“Where water flows, a channel will form” (shuǐ dào qú chéng) is a Chinese idiom that says that success will naturally come when the necessary conditions are fulfilled; there is no need for strong pursuit.
It originates from a story from the Song Dynasty (A.D. 960–1279).
The story is based on a letter written by a man named Su Dongpo to his friend Qin Taixu, in which Su told how he overcame worry during a period of time when he had no income but had a large family to support.
Su Dongpo wrote that he fretted a great deal at first but later became determined to change his predicament and face up to the need to control spending and save money.
Success will naturally come when the necessary conditions are fulfilled; there is no need for strong pursuit.

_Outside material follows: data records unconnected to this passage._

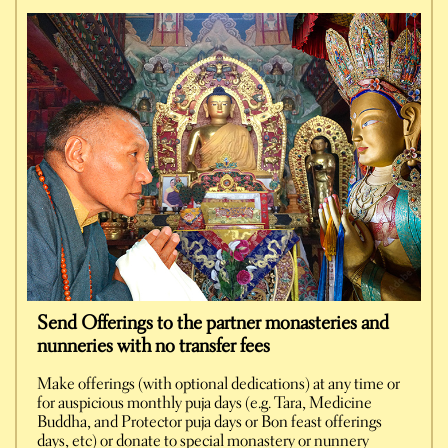
Send Offerings to the partner monasteries and
nunneries with no transfer fees
Make offerings (with optional dedications) at any time or
for auspicious monthly puja days (e.g. Tara, Medicine
Buddha, and Protector puja days or Bon feast offerings
days, etc) or donate to special monastery or nunnery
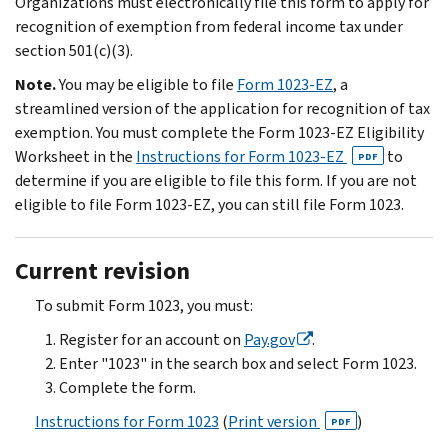
Organizations must electronically file this form to apply for
recognition of exemption from federal income tax under
section 501(c)(3).
Note.
You may be eligible to file
Form 1023-EZ
, a
streamlined version of the application for recognition of tax
exemption. You must complete the Form 1023-EZ Eligibility
Worksheet in the
Instructions for Form 1023-EZ
to
PDF
determine if you are eligible to file this form. If you are not
eligible to file Form 1023-EZ, you can still file Form 1023.
Current revision
To submit Form 1023, you must:
Register for an account on
Pay.gov
.
Enter "1023" in the search box and select Form 1023.
Complete the form.
Instructions for Form 1023
(
Print version
)
PDF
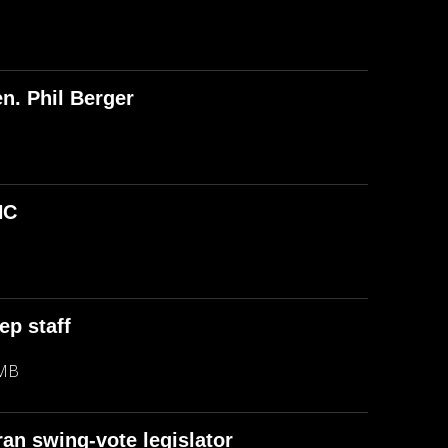
n. Phil Berger
NC
ep staff
 MB
an swing-vote legislator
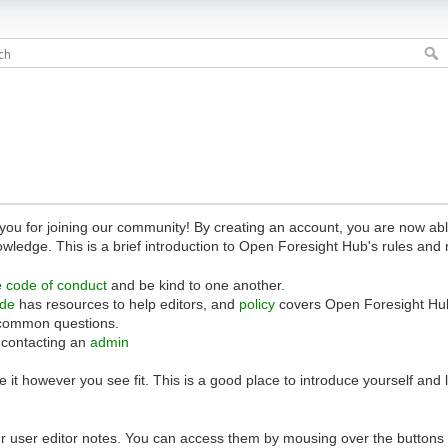
 for joining our community! By creating an account, you are now able 
owledge. This is a brief introduction to Open Foresight Hub's rules and 
e
code of conduct
and be kind to one another.
ide
has resources to help editors, and
policy
covers Open Foresight Hub
common questions.
 contacting an
admin
 it however you see fit. This is a good place to introduce yourself and
r user editor notes. You can access them by mousing over the buttons o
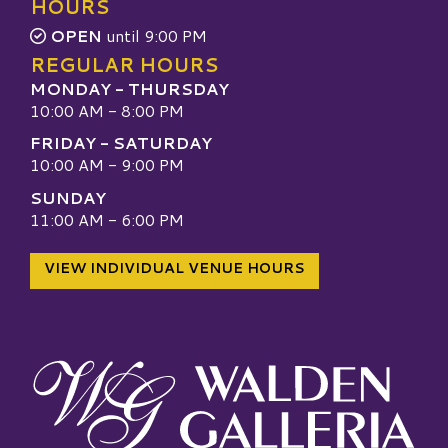
HOURS
OPEN
until 9:00 PM
REGULAR HOURS
MONDAY - THURSDAY
10:00 AM - 8:00 PM
FRIDAY - SATURDAY
10:00 AM - 9:00 PM
SUNDAY
11:00 AM - 6:00 PM
VIEW INDIVIDUAL VENUE HOURS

He decided to follow the example of his old friend Jia Yun. On the first day of every month, he took 4,500 units of currency from his savings and divided it into 30 amounts of 150 each. He then hung the 30 portions from the rafters of his house.
Every morning, he used a pitchfork to take down one portion of the money and then asked a family member to hide away the pitchfork.
This portion was the allotted spending for the day. Should any money be left over, he put it in a thick bamboo tube for safekeeping and used it to entertain guests.
“The money I have can still last over a year. By then I will make other plans,” he wrote in his letter.
“Where water flows, a channel will form; therefore, there is no need to worry about it until then, and that’s why I have no worry in my heart at all,” he told his friend.
People later used the expression from Su Dongpo’s letter, “where water flows, a channel will form,” to advise that when conditions are ripe, success will naturally come.
The idiom also carries the meaning that there is no need to worry, to try to force a result, or hold onto a heavy heart of pursuit, as things will happen as a matter of course; when the time comes, the results of efforts will be seen.